Our overarching goal is to secure decentralized systems and design intelligent autonomous agents that can operate reliably in adversarial, resource-constrained, and safety-critical environments. We approach this by combining blockchain security analysis, machine learning–driven cybersecurity, and reinforcement learning for autonomous UAVs.
Our research sits at the intersection of systems security and artificial intelligence. On one hand, we investigate emerging vulnerabilities in blockchain Layer-2 systems and propose defense frameworks grounded in game theory and AI. On the other, we design intelligent UAV navigation, energy harvesting, and intrusion detection systems that adapt under hostile or uncertain conditions.
Here are some themes and techniques that we currently work on:
Blockchain Layer-2 Security. Public blockchains like Ethereum provide strong security guarantees but suffer from scalability limitations, which has led to the rise of Layer-2 (L2) solutions such as optimistic rollups and payment channel networks. While these systems improve throughput and reduce transaction costs, they introduce new and underexplored security vulnerabilities. Our research systematically investigates these weaknesses, including RPC-based state manipulation attacks, arbitrage exploits in ERC-721 token transactions, Sybil attacks in shard-based systems, and fake hashed key attacks on payment channels. To address these threats, we design defense mechanisms that combine graph-based AI models for anomaly detection, Bayesian game theory for strategic validator behavior, and cryptographic safeguards to ensure fairness and reliability. Through this line of work—highlighted by our systems xPoz-Hub, OptiGame, RollGuard, PAROLE, and FAKey—we aim to make L2 blockchains not only scalable but also secure, dependable, and economically robust, paving the way for their safe adoption in decentralized finance, supply chains, and other critical infrastructures.
AI-Enabled UAV Path Planning and Security.. Autonomous UAVs face adversarial challenges such as hostile defense systems and cyber intrusions. We design federated deep reinforcement learning (FedRL) and economic RL methods to enable resilient trajectory planning for individual UAVs and swarms. In parallel, we develop lightweight intrusion detection systems (IDSs) using neuro-fuzzy inference systems (ANFIS) and PWM-signal analysis, enabling secure UAV navigation with low computational overhead.

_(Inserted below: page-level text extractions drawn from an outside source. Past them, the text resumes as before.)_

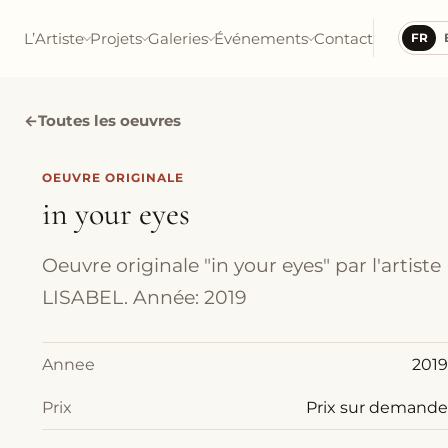
L’Artiste
Projets
Galeries
Événements
Contact
FR
←
Toutes les oeuvres
OEUVRE ORIGINALE
in your eyes
Oeuvre originale "in your eyes" par l'artiste
LISABEL. Année: 2019
Annee
2019
Prix
Prix sur demande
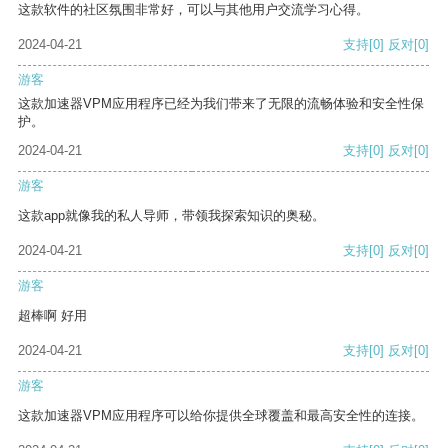
这款软件的社区氛围非常好，可以与其他用户交流学习心得。
2024-04-21
支持
[0]
反对
[0]
游客
这款加速器VPM应用程序已经为我们带来了无限的流畅体验和安全性保
护。
2024-04-21
支持
[0]
反对
[0]
游客
这款app就像我的私人导师，带领我探索知识的奥秘。
2024-04-21
支持
[0]
反对
[0]
游客
超棒啊 好用
2024-04-21
支持
[0]
反对
[0]
游客
这款加速器VPM应用程序可以给你提供全球覆盖和最高安全性的连接。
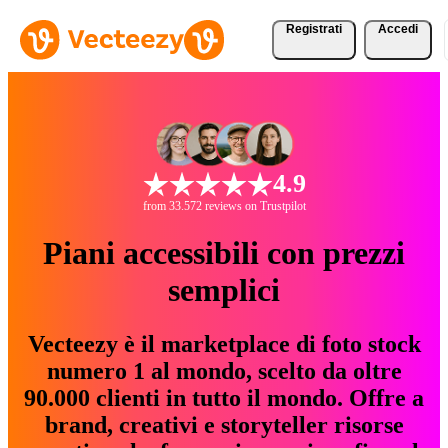
Registrati
Accedi
4.9
from 33.572 reviews on Trustpilot
Piani accessibili con prezzi
semplici
Vecteezy è il marketplace di foto stock
numero 1 al mondo, scelto da oltre
90.000 clienti in tutto il mondo. Offre a
brand, creativi e storyteller risorse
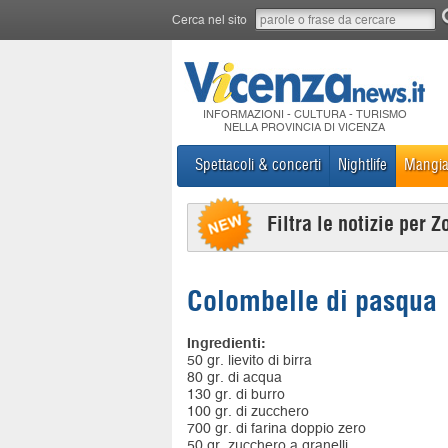
Cerca nel sito
INFORMAZIONI - CULTURA - TURISMO
NELLA PROVINCIA DI VICENZA
Spettacoli & concerti
Nightlife
Mangia
Filtra le notizie per Z
Colombelle di pasqua
Ingredienti:
50 gr. lievito di birra
80 gr. di acqua
130 gr. di burro
100 gr. di zucchero
700 gr. di farina doppio zero
50 gr. zucchero a granelli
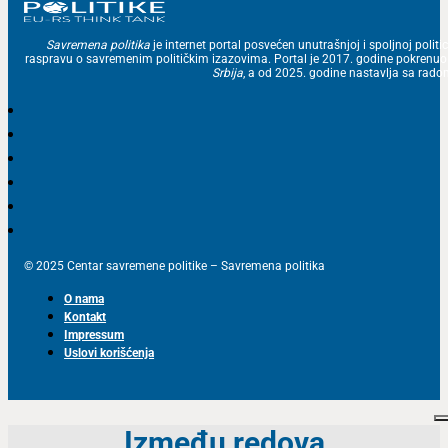
Savremena politika
je internet portal posvećen unutrašnjoj i spoljnoj politic
raspravu o savremenim političkim izazovima. Portal je 2017. godine pokrenu
Srbija
, a od 2025. godine nastavlja sa ra
© 2025 Centar savremene politike – Savremena politika
O nama
Kontakt
Impressum
Uslovi korišćenja
Između redova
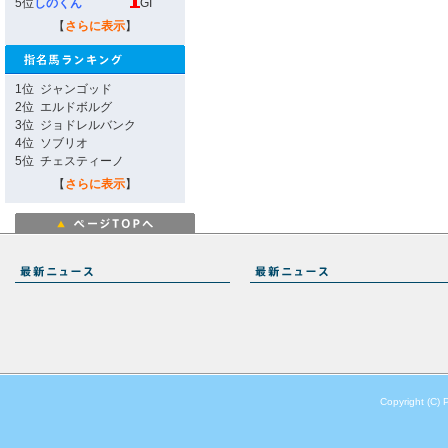
5位
しのくん
GI
【
さらに表示
】
1位
ジャンゴッド
2位
エルドボルグ
3位
ジョドレルバンク
4位
ソブリオ
5位
チェスティーノ
【
さらに表示
】
Copyright (C) 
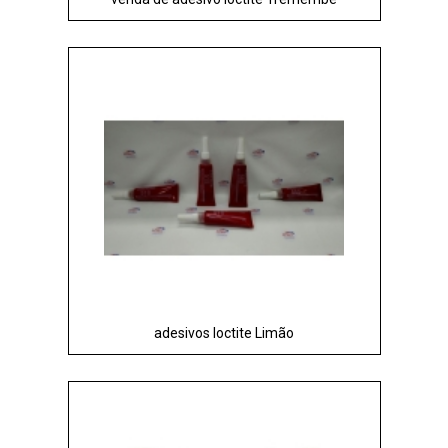
adesivos loctite Limão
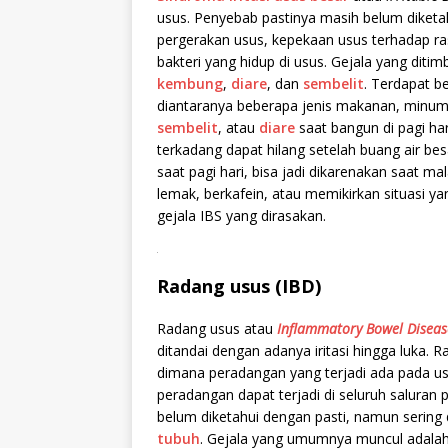
usus. Penyebab pastinya masih belum diket
pergerakan usus, kepekaan usus terhadap ra
bakteri yang hidup di usus. Gejala yang dit
kembung
,
diare
, dan
sembelit
. Terdapat b
diantaranya beberapa jenis makanan, minu
sembelit
, atau
diare
saat bangun di pagi ha
terkadang dapat hilang setelah buang air besa
saat pagi hari, bisa jadi dikarenakan saat 
lemak, berkafein, atau memikirkan situasi 
gejala IBS yang dirasakan.
.
Radang usus (IBD)
Radang usus atau
Inflammatory Bowel Disease
ditandai dengan adanya iritasi hingga luka. Rad
dimana peradangan yang terjadi ada pada us
peradangan dapat terjadi di seluruh saluran
belum diketahui dengan pasti, namun sering
tubuh
. Gejala yang umumnya muncul adala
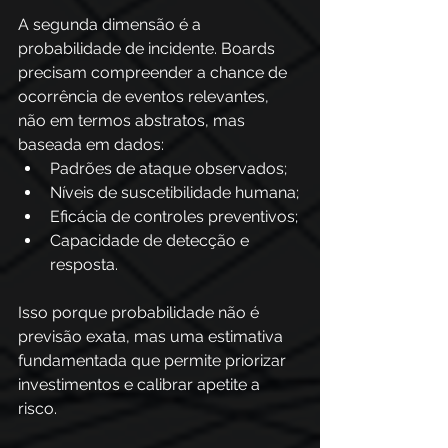
A segunda dimensão é a 
probabilidade de incidente. Boards 
precisam compreender a chance de 
ocorrência de eventos relevantes, 
não em termos abstratos, mas 
baseada em dados: 
Padrões de ataque observados;
Níveis de suscetibilidade humana;
Eficácia de controles preventivos;
Capacidade de detecção e 
resposta. 
Isso porque probabilidade não é 
previsão exata, mas uma estimativa 
fundamentada que permite priorizar 
investimentos e calibrar apetite a 
risco. 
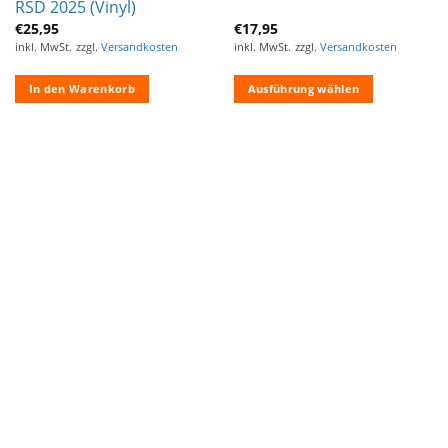
RSD 2025 (Vinyl)
€
25,95
€
17,95
inkl. MwSt.
zzgl.
Versandkosten
inkl. MwSt.
zzgl.
Versandkosten
In den Warenkorb
Ausführung wählen
Dieses
Produkt
weist
mehrere
Varianten
auf.
Die
Optionen
können
auf
der
Produktseite
gewählt
werden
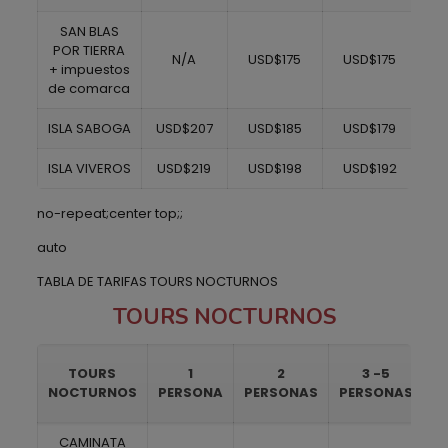
SAN BLAS
POR TIERRA
N/A
USD$175
USD$175
U
+ impuestos
de comarca
ISLA SABOGA
USD$207
USD$185
USD$179
U
ISLA VIVEROS
USD$219
USD$198
USD$192
U
no-repeat;center top;;
auto
TABLA DE TARIFAS TOURS NOCTURNOS
TOURS NOCTURNOS
TOURS
1
2
3 -5
NOCTURNOS
PERSONA
PERSONAS
PERSONAS
P
CAMINATA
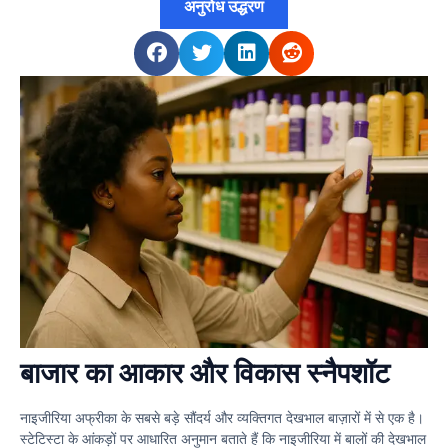
अनुरोध उद्धरण
बाजार का आकार और विकास स्नैपशॉट
नाइजीरिया अफ्रीका के सबसे बड़े सौंदर्य और व्यक्तिगत देखभाल बाज़ारों में से एक है।
स्टेटिस्टा के आंकड़ों पर आधारित अनुमान बताते हैं कि नाइजीरिया में बालों की देखभाल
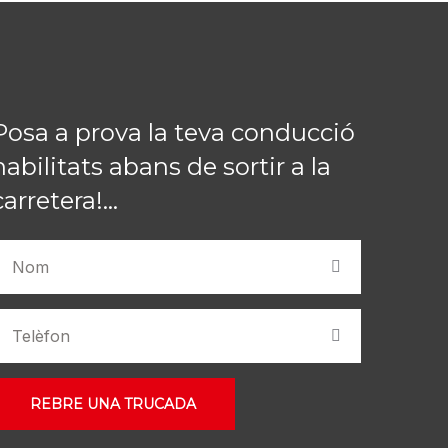
Posa a prova la teva conducció
habilitats abans de sortir a la
carretera!...
REBRE UNA TRUCADA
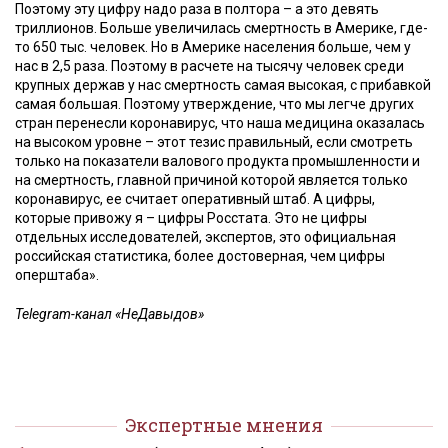
Поэтому эту цифру надо раза в полтора – а это девять
триллионов. Больше увеличилась смертность в Америке, где-
то 650 тыс. человек. Но в Америке населения больше, чем у
нас в 2,5 раза. Поэтому в расчете на тысячу человек среди
крупных держав у нас смертность самая высокая, с прибавкой
самая большая. Поэтому утверждение, что мы легче других
стран перенесли коронавирус, что наша медицина оказалась
на высоком уровне – этот тезис правильный, если смотреть
только на показатели валового продукта промышленности и
на смертность, главной причиной которой является только
коронавирус, ее считает оперативный штаб. А цифры,
которые привожу я – цифры Росстата. Это не цифры
отдельных исследователей, экспертов, это официальная
российская статистика, более достоверная, чем цифры
оперштаба».
Telegram-канал «НеДавыдов»
Экспертные мнения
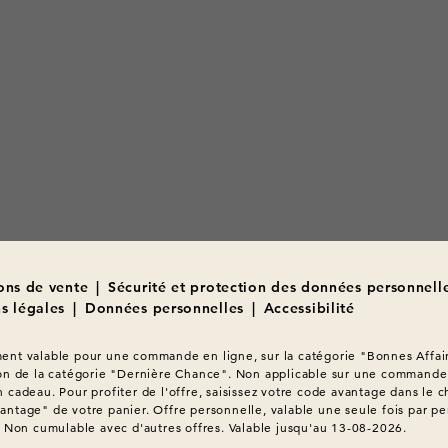
ons de vente
|
Sécurité et protection des données personnell
s légales
|
Données personnelles
|
Accessibilité
nt valable pour une commande en ligne, sur la catégorie "Bonnes Affair
on de la catégorie "Dernière Chance". Non applicable sur une commande 
 cadeau. Pour profiter de l'offre, saisissez votre code avantage dans le c
ntage" de votre panier. Offre personnelle, valable une seule fois par pe
. Non cumulable avec d'autres offres. Valable jusqu'au 13-08-2026.
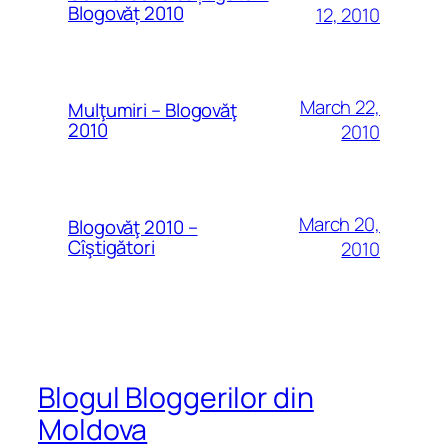
Blogovăț 2010
12, 2010
March 22,
Mulţumiri – Blogovăţ
2010
2010
March 20,
Blogovăţ 2010 –
Cîştigători
2010
Blogul Bloggerilor din
Moldova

Energy Harvesting for UAVs and IoT Systems. Sustainable autonomous systems require self-sufficient energy solutions. We propose RIS-assisted UAVs and cell-free massive MIMO deployments to enable RF energy harvesting for IoT devices. These methods couple advanced communications theory with deep learning optimization to extend operational lifetime in UAV and CPS deployments.
Cyber-Physical Systems (CPS) Security. We investigate data-driven anomaly detection and false data injection attacks in CPS domains such as smart grids and digital healthcare systems. Our approaches combine bio-inspired optimization, deep learning classifiers, and blockchain-based auditing mechanisms. By bridging control theory, AI, and blockchain, our work provides resilience in critical infrastructure systems.
Federated & Privacy-Aware Learning. A cross-cutting theme is the design of federated AI systems that respect privacy and operate securely across distributed, adversarial environments. Our provisional patent on federated DRL-assisted UAV trajectory planning highlights the potential of privacy-preserving collaborative learning in mission-critical applications.